Work to complete:
The records follow. Count the lines holding "resend" and give only the number.

(Source records)
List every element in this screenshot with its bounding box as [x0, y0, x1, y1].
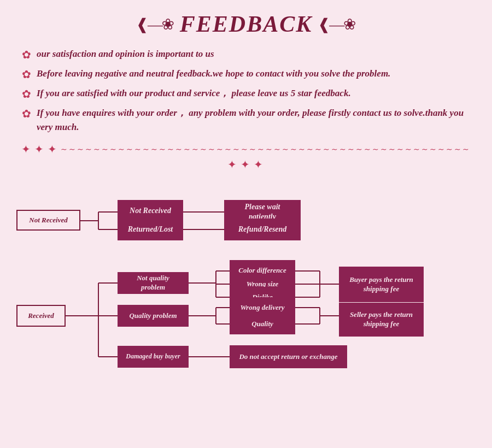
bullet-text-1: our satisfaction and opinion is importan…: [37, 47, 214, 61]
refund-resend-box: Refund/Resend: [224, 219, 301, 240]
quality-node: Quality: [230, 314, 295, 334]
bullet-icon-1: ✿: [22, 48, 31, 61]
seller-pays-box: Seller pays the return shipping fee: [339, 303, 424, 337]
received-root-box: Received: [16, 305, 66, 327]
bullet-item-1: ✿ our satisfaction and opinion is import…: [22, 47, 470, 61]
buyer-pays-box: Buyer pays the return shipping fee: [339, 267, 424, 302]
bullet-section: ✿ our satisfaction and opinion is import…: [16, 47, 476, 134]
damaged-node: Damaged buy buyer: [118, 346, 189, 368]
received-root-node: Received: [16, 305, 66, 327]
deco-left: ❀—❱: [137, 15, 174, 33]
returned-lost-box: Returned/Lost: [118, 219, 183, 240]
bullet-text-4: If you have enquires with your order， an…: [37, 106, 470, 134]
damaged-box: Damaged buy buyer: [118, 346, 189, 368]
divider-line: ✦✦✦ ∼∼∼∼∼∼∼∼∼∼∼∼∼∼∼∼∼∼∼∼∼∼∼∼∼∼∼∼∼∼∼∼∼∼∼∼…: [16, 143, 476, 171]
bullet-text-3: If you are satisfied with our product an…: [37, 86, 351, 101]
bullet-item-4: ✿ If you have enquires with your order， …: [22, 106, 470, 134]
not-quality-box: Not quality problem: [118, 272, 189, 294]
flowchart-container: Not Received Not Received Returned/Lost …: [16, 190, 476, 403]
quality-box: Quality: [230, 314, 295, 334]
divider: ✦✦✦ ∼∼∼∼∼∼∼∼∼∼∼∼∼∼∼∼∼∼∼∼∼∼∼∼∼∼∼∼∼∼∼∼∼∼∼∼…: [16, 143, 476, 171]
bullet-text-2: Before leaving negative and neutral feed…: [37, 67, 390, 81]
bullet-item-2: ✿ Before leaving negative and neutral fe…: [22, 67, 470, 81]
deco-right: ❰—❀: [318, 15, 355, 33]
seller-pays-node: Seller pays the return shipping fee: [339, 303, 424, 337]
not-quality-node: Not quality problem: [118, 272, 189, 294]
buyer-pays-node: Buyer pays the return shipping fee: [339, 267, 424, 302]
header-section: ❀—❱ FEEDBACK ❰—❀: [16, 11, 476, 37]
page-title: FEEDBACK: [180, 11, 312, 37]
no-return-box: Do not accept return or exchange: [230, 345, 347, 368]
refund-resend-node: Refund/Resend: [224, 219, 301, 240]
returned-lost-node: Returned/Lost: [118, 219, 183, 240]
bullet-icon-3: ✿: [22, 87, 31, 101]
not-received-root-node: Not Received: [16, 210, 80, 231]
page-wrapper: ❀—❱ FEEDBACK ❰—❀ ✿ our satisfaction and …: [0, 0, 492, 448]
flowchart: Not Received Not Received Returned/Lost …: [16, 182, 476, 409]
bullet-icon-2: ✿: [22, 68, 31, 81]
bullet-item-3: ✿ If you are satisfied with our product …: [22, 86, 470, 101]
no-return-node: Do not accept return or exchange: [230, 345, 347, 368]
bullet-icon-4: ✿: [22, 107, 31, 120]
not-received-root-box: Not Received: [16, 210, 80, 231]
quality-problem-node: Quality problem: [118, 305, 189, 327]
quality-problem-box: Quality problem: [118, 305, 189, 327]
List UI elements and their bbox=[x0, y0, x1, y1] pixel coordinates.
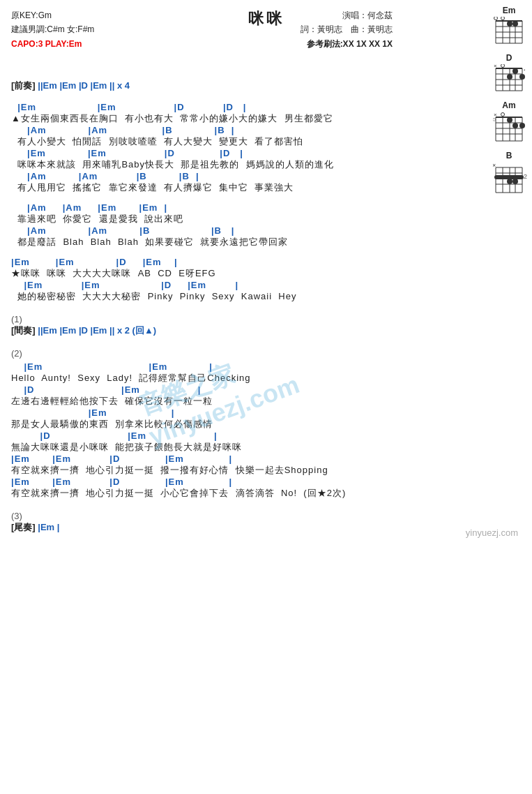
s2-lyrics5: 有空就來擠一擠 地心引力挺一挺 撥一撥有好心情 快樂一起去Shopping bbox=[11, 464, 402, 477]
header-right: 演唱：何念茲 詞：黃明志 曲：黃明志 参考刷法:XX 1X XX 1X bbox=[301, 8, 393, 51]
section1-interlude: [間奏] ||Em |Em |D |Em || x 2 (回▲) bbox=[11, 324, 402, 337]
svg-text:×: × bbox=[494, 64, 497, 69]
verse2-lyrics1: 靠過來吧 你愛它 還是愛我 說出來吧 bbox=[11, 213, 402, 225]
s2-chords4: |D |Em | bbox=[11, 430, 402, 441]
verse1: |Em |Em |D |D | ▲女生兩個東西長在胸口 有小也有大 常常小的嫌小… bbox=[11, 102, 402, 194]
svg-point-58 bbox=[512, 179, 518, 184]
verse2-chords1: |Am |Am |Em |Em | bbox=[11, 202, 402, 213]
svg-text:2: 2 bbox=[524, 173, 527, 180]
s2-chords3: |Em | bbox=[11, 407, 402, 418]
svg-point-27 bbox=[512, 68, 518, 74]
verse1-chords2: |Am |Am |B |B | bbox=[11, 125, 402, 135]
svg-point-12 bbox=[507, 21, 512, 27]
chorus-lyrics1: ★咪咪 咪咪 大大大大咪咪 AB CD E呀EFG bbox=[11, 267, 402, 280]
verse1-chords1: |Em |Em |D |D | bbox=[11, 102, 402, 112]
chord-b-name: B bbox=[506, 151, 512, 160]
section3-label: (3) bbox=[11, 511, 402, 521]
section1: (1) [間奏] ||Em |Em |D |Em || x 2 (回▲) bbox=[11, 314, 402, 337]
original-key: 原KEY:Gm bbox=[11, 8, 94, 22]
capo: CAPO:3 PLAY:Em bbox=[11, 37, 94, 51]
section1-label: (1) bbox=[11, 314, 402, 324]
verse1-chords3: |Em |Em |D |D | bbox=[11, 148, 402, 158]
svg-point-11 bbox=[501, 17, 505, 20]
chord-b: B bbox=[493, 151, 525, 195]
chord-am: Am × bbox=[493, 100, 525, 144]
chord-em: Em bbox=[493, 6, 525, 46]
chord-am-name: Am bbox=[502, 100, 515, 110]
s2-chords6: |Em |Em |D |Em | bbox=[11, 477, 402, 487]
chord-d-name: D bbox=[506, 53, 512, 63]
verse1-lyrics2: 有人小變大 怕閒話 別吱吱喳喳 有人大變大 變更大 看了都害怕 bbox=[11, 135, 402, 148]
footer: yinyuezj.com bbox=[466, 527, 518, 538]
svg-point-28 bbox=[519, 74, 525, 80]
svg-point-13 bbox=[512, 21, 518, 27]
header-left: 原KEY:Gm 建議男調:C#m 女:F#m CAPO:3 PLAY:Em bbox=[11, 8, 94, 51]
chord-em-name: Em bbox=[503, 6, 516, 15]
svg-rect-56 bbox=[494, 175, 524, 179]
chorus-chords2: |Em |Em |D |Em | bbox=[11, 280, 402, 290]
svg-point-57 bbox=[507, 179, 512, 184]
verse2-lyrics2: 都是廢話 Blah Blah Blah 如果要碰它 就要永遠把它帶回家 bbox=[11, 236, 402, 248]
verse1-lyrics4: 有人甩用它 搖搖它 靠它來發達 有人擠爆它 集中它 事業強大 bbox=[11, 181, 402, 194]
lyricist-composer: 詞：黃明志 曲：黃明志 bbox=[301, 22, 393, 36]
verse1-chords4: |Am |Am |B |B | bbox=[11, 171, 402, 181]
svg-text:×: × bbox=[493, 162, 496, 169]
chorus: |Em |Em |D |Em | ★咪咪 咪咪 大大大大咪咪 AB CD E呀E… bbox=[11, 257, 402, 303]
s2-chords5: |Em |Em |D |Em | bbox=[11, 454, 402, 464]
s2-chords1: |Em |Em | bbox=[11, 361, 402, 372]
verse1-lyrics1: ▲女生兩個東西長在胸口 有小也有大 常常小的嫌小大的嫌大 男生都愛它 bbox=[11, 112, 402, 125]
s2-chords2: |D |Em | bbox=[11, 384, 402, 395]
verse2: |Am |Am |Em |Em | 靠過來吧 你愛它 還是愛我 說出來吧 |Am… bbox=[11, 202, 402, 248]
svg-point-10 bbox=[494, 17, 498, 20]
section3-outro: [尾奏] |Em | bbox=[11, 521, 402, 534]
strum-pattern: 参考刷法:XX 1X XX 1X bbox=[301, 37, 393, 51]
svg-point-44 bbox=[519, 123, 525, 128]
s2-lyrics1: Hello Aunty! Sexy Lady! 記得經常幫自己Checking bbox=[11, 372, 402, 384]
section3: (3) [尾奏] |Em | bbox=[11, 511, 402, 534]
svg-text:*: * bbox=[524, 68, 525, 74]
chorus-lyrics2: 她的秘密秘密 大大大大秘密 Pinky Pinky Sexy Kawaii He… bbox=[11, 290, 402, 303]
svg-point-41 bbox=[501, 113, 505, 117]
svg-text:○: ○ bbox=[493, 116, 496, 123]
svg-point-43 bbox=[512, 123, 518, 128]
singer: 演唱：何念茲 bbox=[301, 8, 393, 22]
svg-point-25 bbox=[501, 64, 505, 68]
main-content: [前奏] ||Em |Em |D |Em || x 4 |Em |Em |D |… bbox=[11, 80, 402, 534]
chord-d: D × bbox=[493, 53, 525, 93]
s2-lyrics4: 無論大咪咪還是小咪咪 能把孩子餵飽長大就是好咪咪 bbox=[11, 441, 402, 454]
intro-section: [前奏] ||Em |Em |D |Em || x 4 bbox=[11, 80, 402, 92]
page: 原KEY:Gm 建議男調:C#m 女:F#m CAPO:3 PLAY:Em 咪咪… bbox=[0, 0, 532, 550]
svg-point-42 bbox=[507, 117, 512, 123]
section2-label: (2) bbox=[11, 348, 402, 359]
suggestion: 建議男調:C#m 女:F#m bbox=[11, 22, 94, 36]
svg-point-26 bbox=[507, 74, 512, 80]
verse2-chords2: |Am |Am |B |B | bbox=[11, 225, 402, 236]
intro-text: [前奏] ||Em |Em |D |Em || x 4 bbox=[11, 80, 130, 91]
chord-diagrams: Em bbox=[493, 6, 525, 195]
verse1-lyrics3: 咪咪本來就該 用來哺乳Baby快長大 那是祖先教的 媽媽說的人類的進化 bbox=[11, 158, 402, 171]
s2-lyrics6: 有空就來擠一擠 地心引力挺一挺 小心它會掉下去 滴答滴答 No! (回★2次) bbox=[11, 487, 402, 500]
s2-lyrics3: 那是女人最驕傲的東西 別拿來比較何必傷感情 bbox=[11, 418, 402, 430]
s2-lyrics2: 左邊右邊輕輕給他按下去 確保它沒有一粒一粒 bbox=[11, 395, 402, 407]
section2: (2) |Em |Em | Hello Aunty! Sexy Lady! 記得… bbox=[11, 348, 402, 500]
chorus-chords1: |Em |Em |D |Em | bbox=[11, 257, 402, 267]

Exercise output:
2